Strage di Bologna, ecco i mandanti: “P2 e lo Stato deviato”

Soccorritori a lavoro a Bologna dopo la strage
Soccorritori a lavoro a Bologna dopo la strage ANSA ARCHIVIO 97543

BOLOGNA. – C’è la loggia massonica P2 e il suo “maestro venerabile” Licio Gelli dietro la strage della stazione del 2 agosto 1980. Ma anche apparati deviati dello Stato. Ne sono convinti i magistrati della Procura generale di Bologna che dopo aver avocato nel 2017 l’indagine dalla Procura ordinaria, a 40 anni dall’attentato più sanguinario della storia della Repubblica (85 morti e oltre 200 feriti), hanno notificato quattro avvisi di fine indagine portando alla luce il lato oscuro che ancora mancava, quello dei mandanti della strage.
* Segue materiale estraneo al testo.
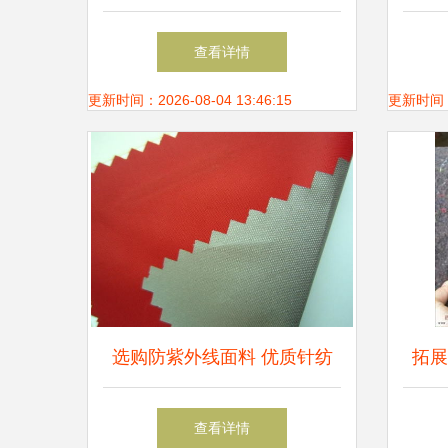
能的核心纺织品原料
销针
查看详情
更新时间：2026-08-04 13:46:15
更新时间：20
选购防紫外线面料 优质针纺
拓展
织品及原料销售品牌指南
织原
查看详情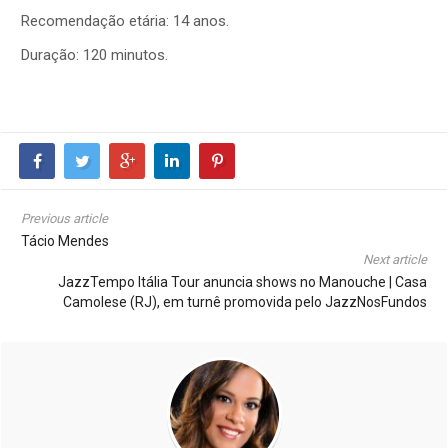
Recomendação etária: 14 anos.
Duração: 120 minutos.
Previous article
Tácio Mendes
Next article
JazzTempo Itália Tour anuncia shows no Manouche | Casa
Camolese (RJ), em turnê promovida pelo JazzNosFundos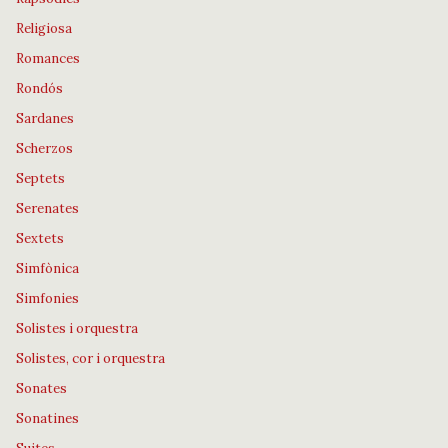
Religiosa
Romances
Rondós
Sardanes
Scherzos
Septets
Serenates
Sextets
Simfònica
Simfonies
Solistes i orquestra
Solistes, cor i orquestra
Sonates
Sonatines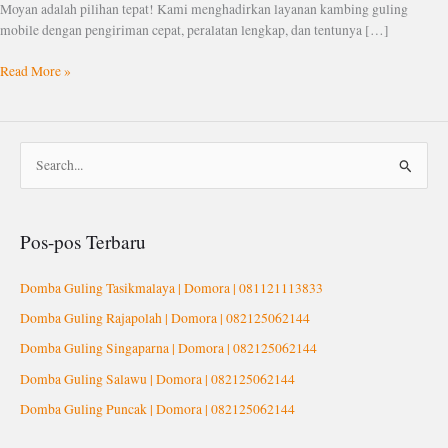
Moyan adalah pilihan tepat! Kami menghadirkan layanan kambing guling
mobile dengan pengiriman cepat, peralatan lengkap, dan tentunya […]
Read More »
C
a
r
Pos-pos Terbaru
i
u
Domba Guling Tasikmalaya | Domora | 081121113833
n
Domba Guling Rajapolah | Domora | 082125062144
t
Domba Guling Singaparna | Domora | 082125062144
u
Domba Guling Salawu | Domora | 082125062144
k
Domba Guling Puncak | Domora | 082125062144
: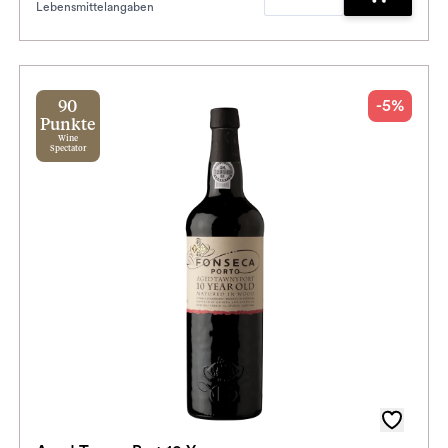
Lebensmittelangaben
enkorb hinzufügen
Zum Waren
-5%
90
Punkte
Wine
Spectator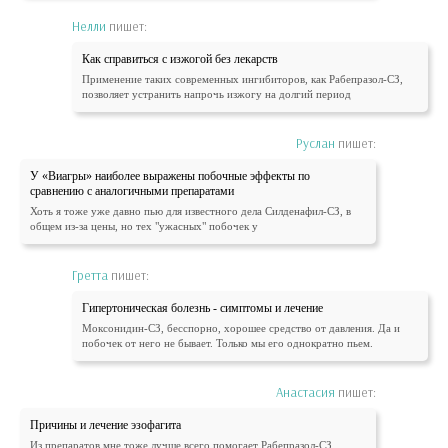
Нелли
пишет:
Как справиться с изжогой без лекарств
Применение таких современных ингибиторов, как Рабепразол-СЗ,
позволяет устранить напрочь изжогу на долгий период
Руслан
пишет:
У «Виагры» наиболее выражены побочные эффекты по
сравнению с аналогичными препаратами
Хоть я тоже уже давно пью для известного дела Силденафил-СЗ, в
общем из-за цены, но тех "ужасных" побочек у
Гретта
пишет:
Гипертоническая болезнь - симптомы и лечение
Моксонидин-СЗ, бесспорно, хорошее средство от давления. Да и
побочек от него не бывает. Только мы его однократно пьем.
Анастасия
пишет:
Причины и лечение эзофагита
Из препаратов мне тоже лучше всего помогает Рабепразол-СЗ.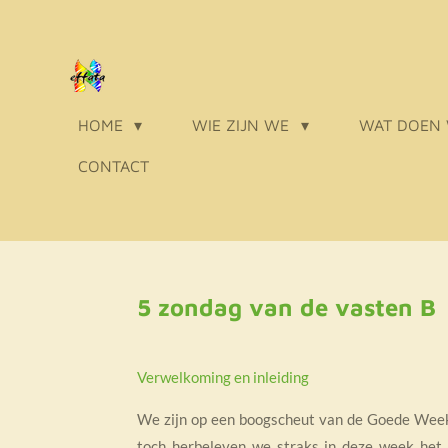
Ga
direct
naar
de
HOME
WIE ZIJN WE
WAT DOEN
hoofdinhoud
CONTACT
5 zondag van de vasten B
Verwelkoming en inleiding
We zijn op een boogscheut van de Goede Week. 
toch herbeleven we straks in deze week het h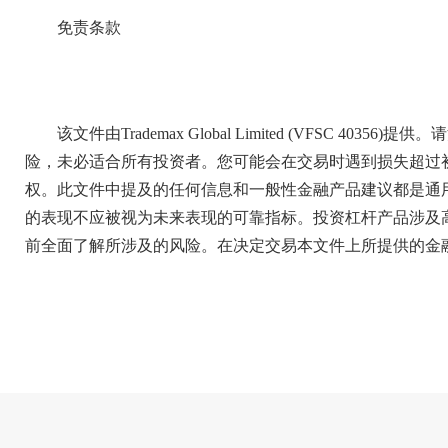
免责条款
该文件由Trademax Global Limited (VFSC 
险，未必适合所有投资者。您可能会在交易时遇到损失超过
权。此文件中提及的任何信息和一般性金融产品建议都是通
的表现不应被视为未来表现的可靠指标。投资杠杆产品涉及
前全面了解所涉及的风险。在决定交易本文件上所提供的金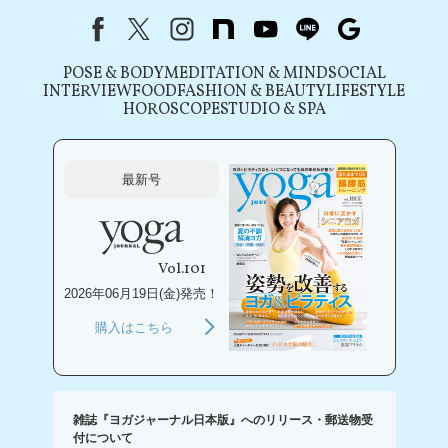
Facebook
X（旧Twitter）
instagram
note
youtube
line
Google
POSE & BODY
MEDITATION & MIND
SOCIAL
INTERVIEW
FOOD
FASHION & BEAUTY
LIFESTYLE
HOROSCOPE
STUDIO & SPA
最新号
Vol.101
2026年06月19日(金)発売！
購入はこちら
雑誌『ヨガジャーナル日本版』へのリリース・郵送物受
付について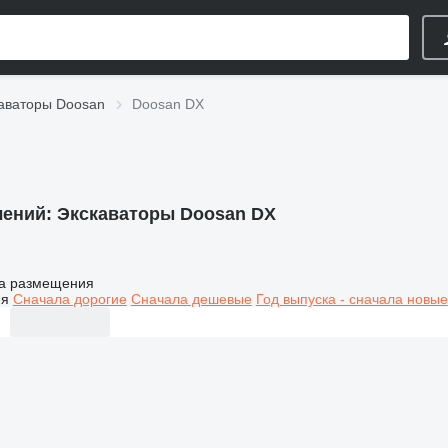
аваторы Doosan
Doosan DX
лений:
Экскаваторы Doosan DX
а размещения
ия
Сначала дорогие
Сначала дешевые
Год выпуска - сначала новые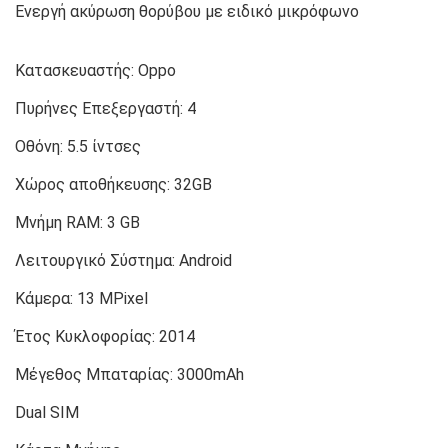
Ενεργή ακύρωση θορύβου με ειδικό μικρόφωνο
Κατασκευαστής:
Oppo
Πυρήνες Επεξεργαστή:
4
Οθόνη:
5.5 ίντσες
Χώρος αποθήκευσης:
32GB
Μνήμη RAM:
3 GB
Λειτουργικό Σύστημα:
Android
Κάμερα:
13 MPixel
Έτος Κυκλοφορίας:
2014
Μέγεθος Μπαταρίας:
3000mAh
Dual SIM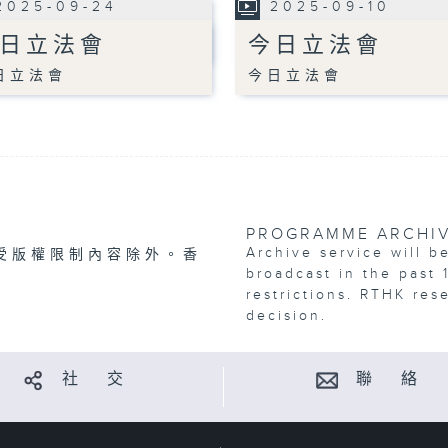
2025-09-24
2025-09-10
日立法會
今日立法會
日立法會
今日立法會
PROGRAMME ARCHI
Archive service will b
受版權限制內容除外。香
broadcast in the past 
restrictions. RTHK res
decision.
社 交
聯 絡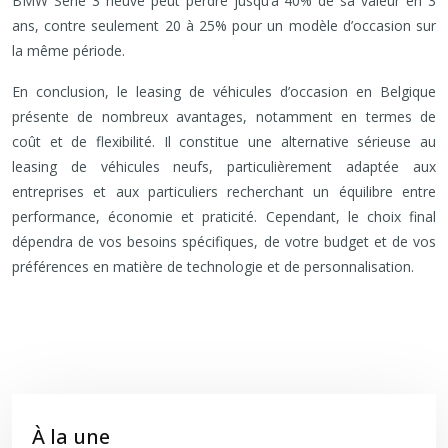
BMW Série 3 neuve peut perdre jusqu’à 40% de sa valeur en 3
ans, contre seulement 20 à 25% pour un modèle d’occasion sur
la même période.
En conclusion, le leasing de véhicules d’occasion en Belgique
présente de nombreux avantages, notamment en termes de
coût et de flexibilité. Il constitue une alternative sérieuse au
leasing de véhicules neufs, particulièrement adaptée aux
entreprises et aux particuliers recherchant un équilibre entre
performance, économie et praticité. Cependant, le choix final
dépendra de vos besoins spécifiques, de votre budget et de vos
préférences en matière de technologie et de personnalisation.
À la une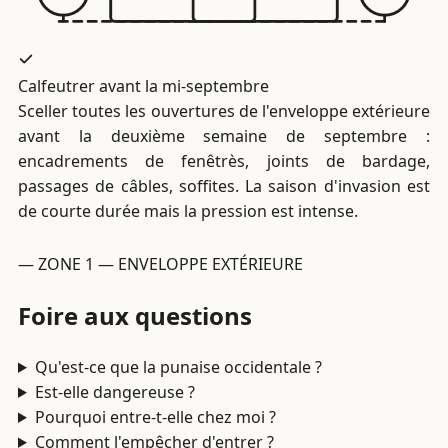
Calfeutrer avant la mi-septembre
Sceller toutes les ouvertures de l'enveloppe extérieure
avant la deuxième semaine de septembre :
encadrements de fenêtrès, joints de bardage,
passages de câbles, soffites. La saison d'invasion est
de courte durée mais la pression est intense.
— ZONE 1 — ENVELOPPE EXTÉRIEURE
Foire aux questions
Qu'est-ce que la punaise occidentale ?
Est-elle dangereuse ?
Pourquoi entre-t-elle chez moi ?
Comment l'empêcher d'entrer ?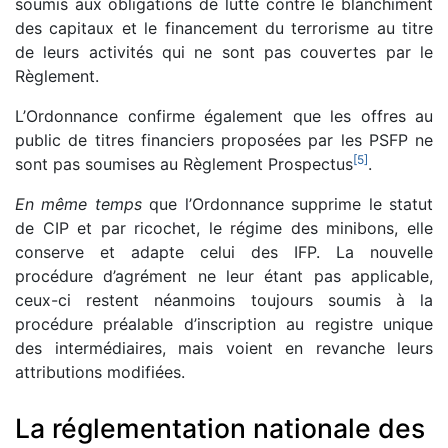
soumis aux obligations de lutte contre le blanchiment
des capitaux et le financement du terrorisme au titre
de leurs activités qui ne sont pas couvertes par le
Règlement.
L’Ordonnance confirme également que les offres au
public de titres financiers proposées par les PSFP ne
[
5
]
sont pas soumises au Règlement Prospectus
.
En même temps
que l’Ordonnance supprime le statut
de CIP et par ricochet, le régime des minibons, elle
conserve et adapte celui des IFP. La nouvelle
procédure d’agrément ne leur étant pas applicable,
ceux-ci restent néanmoins toujours soumis à la
procédure préalable d’inscription au registre unique
des intermédiaires, mais voient en revanche leurs
attributions modifiées.
La réglementation nationale des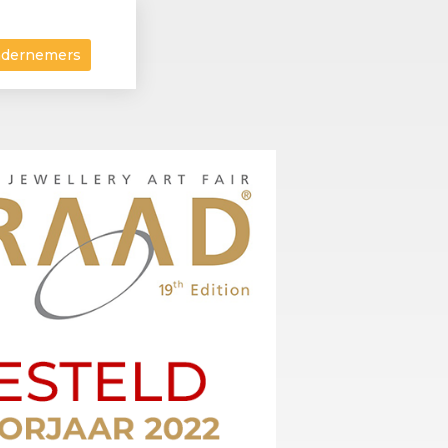
ndernemers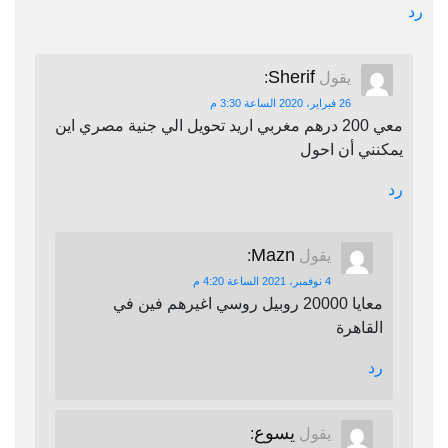
رد
Sherif
يقول
:
26 فبراير، 2020 الساعة 3:30 م
معي 200 درهم مغربي اريد تحويل الي جنية مصري اين
يمكنني أن احول
رد
Mazn
يقول
:
4 نوفمبر، 2021 الساعة 4:20 م
معايا 20000 روبيل روسي اغيرهم فين في
القاهرة
رد
يسوع
يقول
: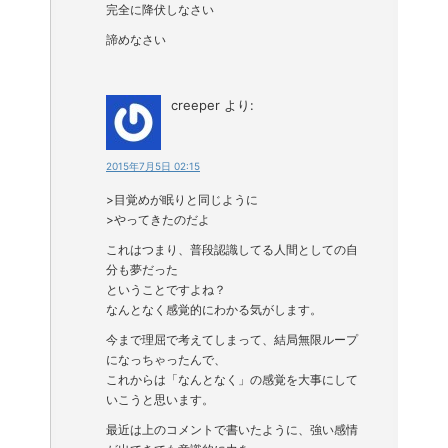
完全に降伏しなさい
諦めなさい
creeper
より:
2015年7月5日 02:15
>目覚めが眠りと同じように
>やってきたのだよ
これはつまり、普段認識してる人間としての自
分も夢だった
ということですよね？
なんとなく感覚的にわかる気がします。
今まで理屈で考えてしまって、結局無限ループ
になっちゃったんで、
これからは「なんとなく」の感覚を大事にして
いこうと思います。
最近は上のコメントで書いたように、強い感情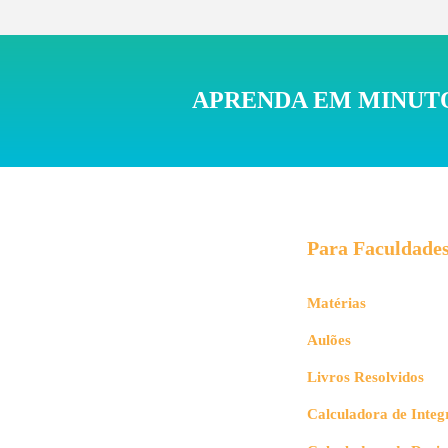
APRENDA EM MINUTO
Para Faculdade
Matérias
Aulões
Livros Resolvidos
Calculadora de Integ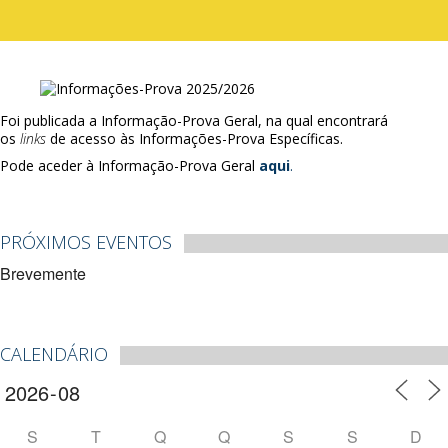
Foi publicada a Informação-Prova Geral, na qual encontrará
os
links
de acesso às Informações-Prova Específicas.
Pode aceder à Informação-Prova Geral
a
qui
.
PRÓXIMOS EVENTOS
Brevemente
CALENDÁRIO
S
T
Q
Q
S
S
D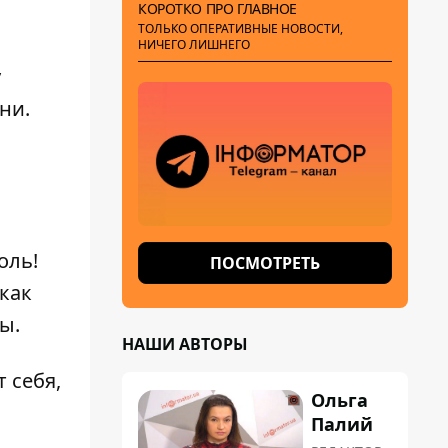
КОРОТКО ПРО ГЛАВНОЕ
ТОЛЬКО ОПЕРАТИВНЫЕ НОВОСТИ,
НИЧЕГО ЛИШНЕГО
у
ни.
оль!
ПОСМОТРЕТЬ
как
ы.
НАШИ АВТОРЫ
 себя,
Ольга
Палий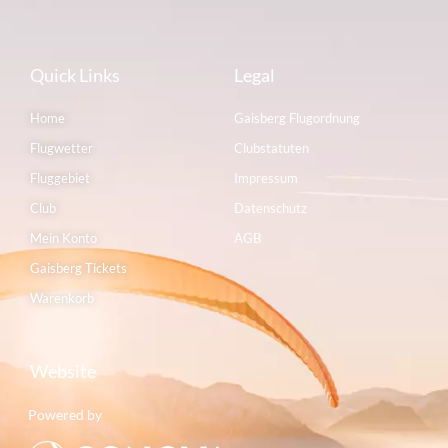
Quick Links
Legal
Home
Gaisberg Flugordnung
Flugwetter
Clubstatuten
Fluggebiet
Impressum
Club
Datenschutz
Mein Konto
AGB
Gaisberg Tickets
Warenkorb
Website
Powered by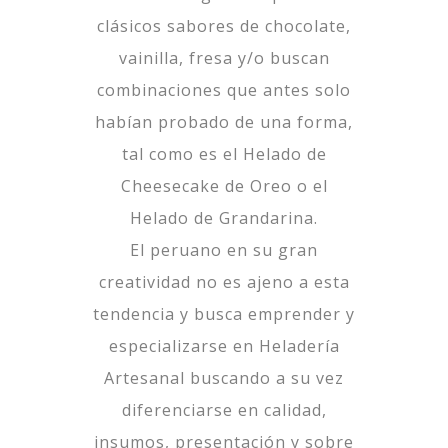
clásicos sabores de chocolate,
vainilla, fresa y/o buscan
combinaciones que antes solo
habían probado de una forma,
tal como es el Helado de
Cheesecake de Oreo o el
Helado de Grandarina.
El peruano en su gran
creatividad no es ajeno a esta
tendencia y busca emprender y
especializarse en Heladería
Artesanal buscando a su vez
diferenciarse en calidad,
insumos, presentación y sobre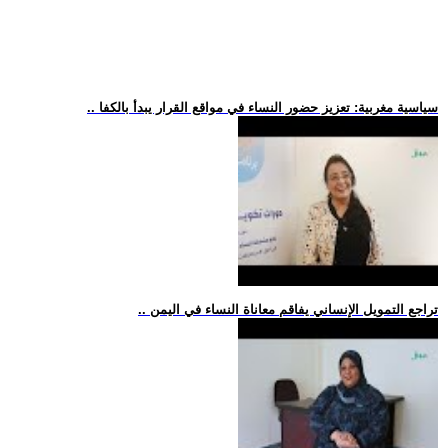
.. سياسية مغربية: تعزيز حضور النساء في مواقع القرار يبدأ بالكفا
.. تراجع التمويل الإنساني يفاقم معاناة النساء في اليمن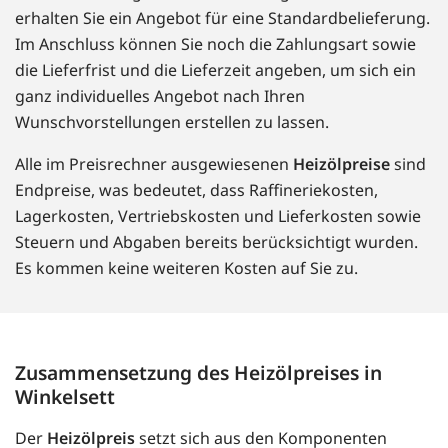
erhalten Sie ein Angebot für eine Standardbelieferung.
Im Anschluss können Sie noch die Zahlungsart sowie
die Lieferfrist und die Lieferzeit angeben, um sich ein
ganz individuelles Angebot nach Ihren
Wunschvorstellungen erstellen zu lassen.
Alle im Preisrechner ausgewiesenen
Heizölpreise
sind
Endpreise, was bedeutet, dass Raffineriekosten,
Lagerkosten, Vertriebskosten und Lieferkosten sowie
Steuern und Abgaben bereits berücksichtigt wurden.
Es kommen keine weiteren Kosten auf Sie zu.
Zusammensetzung des Heizölpreises in
Winkelsett
Der
Heizölpreis
setzt sich aus den Komponenten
E Gelli, già condannato nel 1995 per depistaggio, morto nel 2015, avrebbe avuto un ruolo di primo piano nel finanziarla. Nel registro degli indagati c’è Paolo Bellini, ex Avanguardia Nazionale, considerato un esecutore dell’attentato, il ‘quinto uomo’, dunque, che avrebbe agito in concorso proprio con Gelli, con l’imprenditore e banchiere legato alla P2 Umberto Ortolani, con l’ex prefetto ed ex capo dell’ufficio Affari Riservati del ministero dell’Interno Federico Umberto D’Amato e con il giornalista iscritto alla P2 ed ex senatore dell’Msi, Mario Tedeschi.

Questi quattro, tutti deceduti, sono ritenuti mandanti, finanziatori o organizzatori, e quindi avrebbero agito in concorso con gli esecutori, cioè i Nar già condannati: Giusva Fioravanti, Francesca Mambro, Luigi Ciavardini e Gilberto Cavallini. I primi tre in via definitiva e l’ultimo in primo grado, dopo la sentenza all’ergastolo del mese scorso. Nell’avviso di conclusioni indagini si legge anche “con altre persone da identificare”.

La posizione delle quattro menti della P2 che si celavano dietro la bomba verranno subito archiviate, ma l’attività dei magistrati servirà comunque a dare una risposta ai familiari delle vittime, che da sempre invocano la completa verità sulla strage. E che oggi parlano di un processo che “può cambiare la storia d’Italia”.

Gli altri tre indagati, nell’ambito dell’inchiesta firmata dall’avvocato generale Alberto Candi e dai sostituti pg Umberto Palma e Nicola Proto, sono l’ex generale dei servizi segreti ed ex capo del Sisde di Padova Quintino Spella e l’ex carabiniere Piergiorgio Segatel, per depistaggio.

Mentre Domenico Catracchia, amministratore di condominio dell’immobile di via Gradoli 96, a Roma, dove si nascondevano le Brigate rosse, il cui nome è emerso anche in relazione ai covi che i Nar utilizzarono nella stessa strada, risponde di false informazioni al pm.

Nell’avviso di fine indagine Gelli e Ortolani sono indicati quali mandanti-finanziatori, D’Amato come mandante-organizzatore, Tedeschi come organizzatore per aver aiutato D’Amato nella gestione mediatica della strage, preparatoria e successiva e nell’attività di depistaggio delle indagini.

Per collegare mente e braccio armato gli investigatori della Guardia di Finanza hanno seguito il flusso di denaro, milioni di dollari, partito sostanzialmente da conti riconducibili a Gelli e Ortolani e alla fine destinati, indirettamente, al gruppo dei Nar e a coloro che sono indicati come organizzatori, D’Amato e Tedeschi, per ricostruire il ruolo dei massoni della P2.

Il lavoro dei finanzieri si è concentrato in parte sull’analisi di documentazione bancaria, poi su rogatorie con la Svizzera, ma anche su carte sequestrate all’epoca e soprattutto ha preso spunto dal fascicolo del processo sul crac del Banco Ambrosiano, consegnato agli inquirenti dagli avvocati dei familiari delle vittime.

In particolare all’interno del fascicolo c’è un atto chiamato ‘documento Bologna’, sequestrato nel 1982 a Gelli quando fu arrestato in Svizzera: un manoscritto con intestazione ‘Bologna – 525779 – X.S.’, con il numero corrispondente ad un conto corrente acceso alla Ubs di Ginevra dallo stesso ‘Venerabile’.

Proprio sulla base della data in cui si ritiene che sia partita la prima movimentazione del denaro, cioè a febbraio 1979, la Procura generale ha inserito nelle imputazioni il momento di inizio della condotta preparatoria all’attentato: febbraio 1979, appunto, “in località imprecisata”.